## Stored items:
▽

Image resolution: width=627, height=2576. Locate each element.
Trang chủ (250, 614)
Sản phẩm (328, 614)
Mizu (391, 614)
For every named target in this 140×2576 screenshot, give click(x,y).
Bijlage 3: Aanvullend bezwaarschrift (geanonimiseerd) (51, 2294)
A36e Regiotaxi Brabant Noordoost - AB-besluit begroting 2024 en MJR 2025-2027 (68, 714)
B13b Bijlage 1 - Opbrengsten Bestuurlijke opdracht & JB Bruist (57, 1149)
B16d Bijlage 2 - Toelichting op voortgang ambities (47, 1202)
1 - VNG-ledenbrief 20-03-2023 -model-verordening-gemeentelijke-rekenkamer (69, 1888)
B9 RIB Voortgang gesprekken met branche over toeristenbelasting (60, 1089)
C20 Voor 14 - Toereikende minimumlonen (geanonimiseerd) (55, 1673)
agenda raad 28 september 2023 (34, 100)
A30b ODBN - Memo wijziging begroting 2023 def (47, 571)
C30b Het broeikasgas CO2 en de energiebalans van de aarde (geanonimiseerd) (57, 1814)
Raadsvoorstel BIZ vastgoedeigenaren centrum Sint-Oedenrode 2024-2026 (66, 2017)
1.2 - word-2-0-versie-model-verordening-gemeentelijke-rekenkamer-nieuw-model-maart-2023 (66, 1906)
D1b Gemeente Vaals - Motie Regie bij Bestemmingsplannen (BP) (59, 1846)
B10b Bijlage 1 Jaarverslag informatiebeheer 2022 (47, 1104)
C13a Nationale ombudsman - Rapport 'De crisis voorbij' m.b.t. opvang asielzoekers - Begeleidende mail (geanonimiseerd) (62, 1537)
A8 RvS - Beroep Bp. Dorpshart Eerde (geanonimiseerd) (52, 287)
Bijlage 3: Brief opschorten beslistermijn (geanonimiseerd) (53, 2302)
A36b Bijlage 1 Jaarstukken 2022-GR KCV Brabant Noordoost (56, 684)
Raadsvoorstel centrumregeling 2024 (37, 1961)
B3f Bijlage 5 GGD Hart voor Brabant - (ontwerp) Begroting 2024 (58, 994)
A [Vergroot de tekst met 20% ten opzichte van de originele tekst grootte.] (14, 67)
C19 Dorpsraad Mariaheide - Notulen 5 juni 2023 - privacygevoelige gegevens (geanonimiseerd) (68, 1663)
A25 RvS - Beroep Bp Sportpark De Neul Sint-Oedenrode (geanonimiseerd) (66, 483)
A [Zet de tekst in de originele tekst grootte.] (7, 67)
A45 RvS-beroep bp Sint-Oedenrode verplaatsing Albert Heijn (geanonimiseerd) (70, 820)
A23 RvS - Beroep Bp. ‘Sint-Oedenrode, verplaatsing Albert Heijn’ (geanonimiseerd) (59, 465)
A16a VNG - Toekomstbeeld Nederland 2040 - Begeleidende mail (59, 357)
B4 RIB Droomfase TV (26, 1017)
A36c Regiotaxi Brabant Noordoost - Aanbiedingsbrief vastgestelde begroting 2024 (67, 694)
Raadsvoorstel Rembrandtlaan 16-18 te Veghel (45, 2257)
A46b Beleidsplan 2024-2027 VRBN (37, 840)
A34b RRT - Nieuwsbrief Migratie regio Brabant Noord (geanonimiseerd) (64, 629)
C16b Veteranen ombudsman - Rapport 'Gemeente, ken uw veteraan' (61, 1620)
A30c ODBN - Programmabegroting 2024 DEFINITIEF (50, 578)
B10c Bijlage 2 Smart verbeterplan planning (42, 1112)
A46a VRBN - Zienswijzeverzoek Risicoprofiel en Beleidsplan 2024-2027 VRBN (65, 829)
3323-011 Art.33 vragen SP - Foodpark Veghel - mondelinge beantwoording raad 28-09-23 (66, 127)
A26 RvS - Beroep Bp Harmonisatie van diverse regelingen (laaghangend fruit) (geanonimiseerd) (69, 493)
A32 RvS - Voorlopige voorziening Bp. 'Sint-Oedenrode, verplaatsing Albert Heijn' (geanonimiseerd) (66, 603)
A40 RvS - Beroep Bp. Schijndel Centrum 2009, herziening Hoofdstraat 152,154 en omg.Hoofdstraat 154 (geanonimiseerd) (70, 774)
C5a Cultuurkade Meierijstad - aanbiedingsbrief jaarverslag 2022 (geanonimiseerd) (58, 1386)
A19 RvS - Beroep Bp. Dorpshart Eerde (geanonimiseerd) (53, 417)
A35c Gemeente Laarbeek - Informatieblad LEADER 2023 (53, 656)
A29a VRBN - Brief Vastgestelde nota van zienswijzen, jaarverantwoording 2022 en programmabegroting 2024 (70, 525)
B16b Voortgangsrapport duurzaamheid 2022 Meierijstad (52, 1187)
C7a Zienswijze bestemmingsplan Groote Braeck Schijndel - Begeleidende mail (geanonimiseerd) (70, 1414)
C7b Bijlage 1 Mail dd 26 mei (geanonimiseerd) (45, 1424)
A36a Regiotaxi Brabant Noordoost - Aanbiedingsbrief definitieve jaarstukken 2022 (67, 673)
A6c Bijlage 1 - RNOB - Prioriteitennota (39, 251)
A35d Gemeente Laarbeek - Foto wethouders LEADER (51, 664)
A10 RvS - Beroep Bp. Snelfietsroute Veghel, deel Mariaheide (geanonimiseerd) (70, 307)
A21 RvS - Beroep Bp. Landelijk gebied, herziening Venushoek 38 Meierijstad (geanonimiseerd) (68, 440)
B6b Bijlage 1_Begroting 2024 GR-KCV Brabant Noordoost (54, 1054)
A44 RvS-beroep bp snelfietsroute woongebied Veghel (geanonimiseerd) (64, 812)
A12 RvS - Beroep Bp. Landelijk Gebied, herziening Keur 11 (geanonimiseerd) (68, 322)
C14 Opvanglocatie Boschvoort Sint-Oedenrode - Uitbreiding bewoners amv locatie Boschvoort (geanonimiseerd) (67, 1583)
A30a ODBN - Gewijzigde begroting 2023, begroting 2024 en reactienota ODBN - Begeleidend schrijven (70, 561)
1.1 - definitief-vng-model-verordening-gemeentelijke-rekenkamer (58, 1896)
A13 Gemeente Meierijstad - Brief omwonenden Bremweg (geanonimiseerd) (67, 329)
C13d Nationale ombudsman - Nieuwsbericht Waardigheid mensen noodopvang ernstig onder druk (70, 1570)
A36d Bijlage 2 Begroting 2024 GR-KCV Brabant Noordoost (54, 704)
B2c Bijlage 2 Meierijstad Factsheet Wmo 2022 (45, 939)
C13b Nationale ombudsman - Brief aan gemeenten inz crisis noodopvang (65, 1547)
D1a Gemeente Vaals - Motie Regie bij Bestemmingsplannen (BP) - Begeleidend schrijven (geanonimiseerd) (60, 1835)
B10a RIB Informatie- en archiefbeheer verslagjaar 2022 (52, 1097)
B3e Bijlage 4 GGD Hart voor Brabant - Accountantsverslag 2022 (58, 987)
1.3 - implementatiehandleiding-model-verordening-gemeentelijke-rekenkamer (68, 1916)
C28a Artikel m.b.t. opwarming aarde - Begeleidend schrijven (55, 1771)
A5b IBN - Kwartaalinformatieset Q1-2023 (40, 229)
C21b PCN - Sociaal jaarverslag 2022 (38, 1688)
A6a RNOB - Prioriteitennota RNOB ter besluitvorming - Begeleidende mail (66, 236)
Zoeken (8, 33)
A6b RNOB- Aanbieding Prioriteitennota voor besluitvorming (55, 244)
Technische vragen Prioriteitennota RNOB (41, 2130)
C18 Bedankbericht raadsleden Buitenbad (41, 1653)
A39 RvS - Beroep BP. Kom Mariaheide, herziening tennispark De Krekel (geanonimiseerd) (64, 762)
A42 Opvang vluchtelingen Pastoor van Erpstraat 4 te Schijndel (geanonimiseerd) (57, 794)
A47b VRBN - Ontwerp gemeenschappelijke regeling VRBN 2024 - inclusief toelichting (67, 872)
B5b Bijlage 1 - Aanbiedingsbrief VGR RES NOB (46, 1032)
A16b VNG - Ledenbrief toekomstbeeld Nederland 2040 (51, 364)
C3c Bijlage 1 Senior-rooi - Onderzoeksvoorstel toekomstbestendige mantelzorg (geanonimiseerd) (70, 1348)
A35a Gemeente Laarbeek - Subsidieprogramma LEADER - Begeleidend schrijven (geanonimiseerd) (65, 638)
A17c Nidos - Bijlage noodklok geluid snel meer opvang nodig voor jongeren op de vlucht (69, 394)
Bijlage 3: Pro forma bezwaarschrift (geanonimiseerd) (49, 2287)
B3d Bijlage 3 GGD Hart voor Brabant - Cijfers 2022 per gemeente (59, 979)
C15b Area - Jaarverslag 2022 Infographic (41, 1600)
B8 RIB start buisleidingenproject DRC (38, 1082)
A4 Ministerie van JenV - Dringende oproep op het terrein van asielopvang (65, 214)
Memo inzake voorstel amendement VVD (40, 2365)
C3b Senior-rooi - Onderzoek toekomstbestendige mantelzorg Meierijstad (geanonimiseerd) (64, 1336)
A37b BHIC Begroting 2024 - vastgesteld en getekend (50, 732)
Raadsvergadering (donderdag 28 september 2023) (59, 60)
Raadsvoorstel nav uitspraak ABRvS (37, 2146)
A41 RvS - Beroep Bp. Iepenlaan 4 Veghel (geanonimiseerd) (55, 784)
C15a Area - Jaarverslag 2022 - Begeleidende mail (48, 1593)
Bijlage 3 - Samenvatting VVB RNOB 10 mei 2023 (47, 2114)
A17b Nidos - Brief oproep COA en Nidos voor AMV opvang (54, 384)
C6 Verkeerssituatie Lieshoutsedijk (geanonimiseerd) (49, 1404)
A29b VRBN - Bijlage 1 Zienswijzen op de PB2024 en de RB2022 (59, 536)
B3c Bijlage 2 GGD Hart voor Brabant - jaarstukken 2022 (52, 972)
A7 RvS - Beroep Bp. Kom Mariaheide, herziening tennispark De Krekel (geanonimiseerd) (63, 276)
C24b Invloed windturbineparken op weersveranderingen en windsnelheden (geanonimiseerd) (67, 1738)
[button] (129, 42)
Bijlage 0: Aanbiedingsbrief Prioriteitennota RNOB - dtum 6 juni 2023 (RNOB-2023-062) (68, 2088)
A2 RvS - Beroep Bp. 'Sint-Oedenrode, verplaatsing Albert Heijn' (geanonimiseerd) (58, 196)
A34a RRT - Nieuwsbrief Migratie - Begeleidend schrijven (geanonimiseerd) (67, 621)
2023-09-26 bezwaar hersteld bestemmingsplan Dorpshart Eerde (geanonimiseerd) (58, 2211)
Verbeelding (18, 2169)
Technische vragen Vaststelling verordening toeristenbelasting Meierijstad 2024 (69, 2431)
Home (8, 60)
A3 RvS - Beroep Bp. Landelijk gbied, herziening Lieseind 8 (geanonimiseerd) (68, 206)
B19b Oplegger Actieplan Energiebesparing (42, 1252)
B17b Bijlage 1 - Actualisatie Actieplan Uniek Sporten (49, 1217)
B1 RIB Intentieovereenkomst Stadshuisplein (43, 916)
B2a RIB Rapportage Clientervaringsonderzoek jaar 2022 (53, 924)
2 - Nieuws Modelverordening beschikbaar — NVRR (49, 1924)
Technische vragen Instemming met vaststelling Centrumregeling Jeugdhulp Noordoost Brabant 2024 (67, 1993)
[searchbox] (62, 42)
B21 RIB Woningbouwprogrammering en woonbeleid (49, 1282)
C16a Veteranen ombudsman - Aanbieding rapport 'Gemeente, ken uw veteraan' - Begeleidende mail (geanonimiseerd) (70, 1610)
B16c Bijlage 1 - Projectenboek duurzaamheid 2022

△

## Required action:
Scan the lines above for "A29b VRBN - Bijlage" and for "B21 RIB Woningbouwprogrammering". Repeat exactly the line holding each of them and every line in between.

## Output for this exercise:
A29b VRBN - Bijlage 1 Zienswijzen op de PB2024 en de RB2022 (59, 536)
B3c Bijlage 2 GGD Hart voor Brabant - jaarstukken 2022 (52, 972)
A7 RvS - Beroep Bp. Kom Mariaheide, herziening tennispark De Krekel (geanonimiseerd) (63, 276)
C24b Invloed windturbineparken op weersveranderingen en windsnelheden (geanonimiseerd) (67, 1738)
[button] (129, 42)
Bijlage 0: Aanbiedingsbrief Prioriteitennota RNOB - dtum 6 juni 2023 (RNOB-2023-062) (68, 2088)
A2 RvS - Beroep Bp. 'Sint-Oedenrode, verplaatsing Albert Heijn' (geanonimiseerd) (58, 196)
A34a RRT - Nieuwsbrief Migratie - Begeleidend schrijven (geanonimiseerd) (67, 621)
2023-09-26 bezwaar hersteld bestemmingsplan Dorpshart Eerde (geanonimiseerd) (58, 2211)
Verbeelding (18, 2169)
Technische vragen Vaststelling verordening toeristenbelasting Meierijstad 2024 (69, 2431)
Home (8, 60)
A3 RvS - Beroep Bp. Landelijk gbied, herziening Lieseind 8 (geanonimiseerd) (68, 206)
B19b Oplegger Actieplan Energiebesparing (42, 1252)
B17b Bijlage 1 - Actualisatie Actieplan Uniek Sporten (49, 1217)
B1 RIB Intentieovereenkomst Stadshuisplein (43, 916)
B2a RIB Rapportage Clientervaringsonderzoek jaar 2022 (53, 924)
2 - Nieuws Modelverordening beschikbaar — NVRR (49, 1924)
Technische vragen Instemming met vaststelling Centrumregeling Jeugdhulp Noordoost Brabant 2024 (67, 1993)
[searchbox] (62, 42)
B21 RIB Woningbouwprogrammering en woonbeleid (49, 1282)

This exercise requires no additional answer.